:: Source data ::

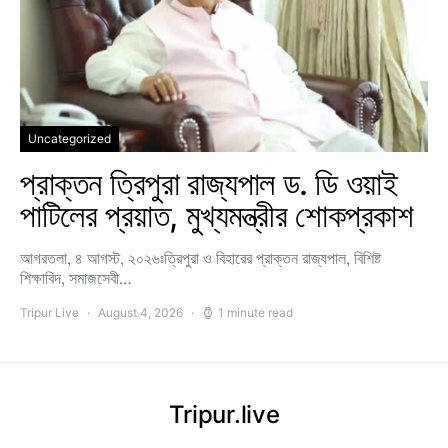
Uncategorized
প্রাক্তন ত্রিপুরা রাজ্যপাল ড. ডি ওয়াই
পাটিলের প্রয়াত, মুখ্যমন্ত্রীর শোকপ্রকাশ
আগরতলা, ৪ আগস্ট, ২০২৬ঃত্রিপুরা ও বিহারের প্রাক্তন রাজ্যপাল, বিশিষ্ট
শিক্ষাবিদ, সমাজসেবী…
Tripur Live
August 4, 2026
1 minute read
Tripur.live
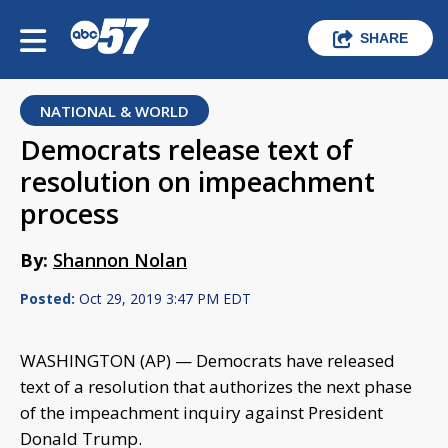
SHARE
NATIONAL & WORLD
Democrats release text of
resolution on impeachment
process
By:
Shannon Nolan
Posted:
Oct 29, 2019 3:47 PM EDT
WASHINGTON (AP) — Democrats have released
text of a resolution that authorizes the next phase
of the impeachment inquiry against President
Donald Trump.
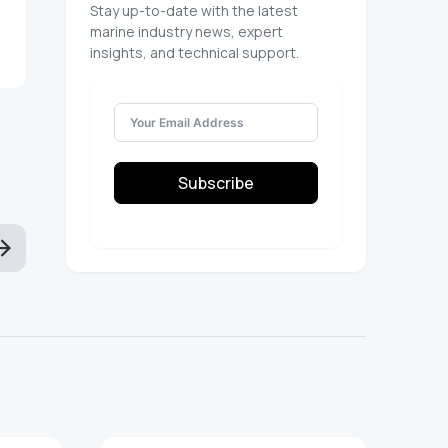
Stay up-to-date with the latest
marine industry news, expert
insights, and technical support.
Subscribe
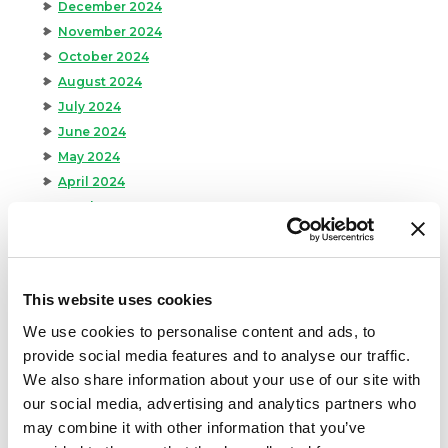
December 2024
November 2024
October 2024
August 2024
July 2024
June 2024
May 2024
April 2024
March 2024
February 2024
January 2024
September 2023
This website uses cookies
August 2023
We use cookies to personalise content and ads, to
May 2023
provide social media features and to analyse our traffic.
April 2023
We also share information about your use of our site with
February 2023
our social media, advertising and analytics partners who
January 2023
may combine it with other information that you’ve
July 2022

:::

→ **Exercise objective**
Transcribe the material as is, with images omitted.

→ **Worked solution**
Uncategorized
প্রাক্তন ত্রিপুরা রাজ্যপাল ড. ডি ওয়াই
পাটিলের প্রয়াত, মুখ্যমন্ত্রীর শোকপ্রকাশ
আগরতলা, ৪ আগস্ট, ২০২৬ঃত্রিপুরা ও বিহারের প্রাক্তন রাজ্যপাল, বিশিষ্ট
শিক্ষাবিদ, সমাজসেবী…
Tripur Live
August 4, 2026
1 minute read
Tripur.live
SHARE
NATIONAL & WORLD
Democrats release text of
resolution on impeachment
process
By:
Shannon Nolan
Posted:
Oct 29, 2019 3:47 PM EDT
WASHINGTON (AP) — Democrats have released
text of a resolution that authorizes the next phase
of the impeachment inquiry against President
Donald Trump.
Stay up-to-date with the latest
marine industry news, expert
insights, and technical support.
Subscribe
December 2024
November 2024
October 2024
August 2024
July 2024
June 2024
May 2024
April 2024
March 2024
February 2024
January 2024
September 2023
This website uses cookies
August 2023
We use cookies to personalise content and ads, to
May 2023
provide social media features and to analyse our traffic.
April 2023
We also share information about your use of our site with
February 2023
our social media, advertising and analytics partners who
January 2023
may combine it with other information that you’ve
July 2022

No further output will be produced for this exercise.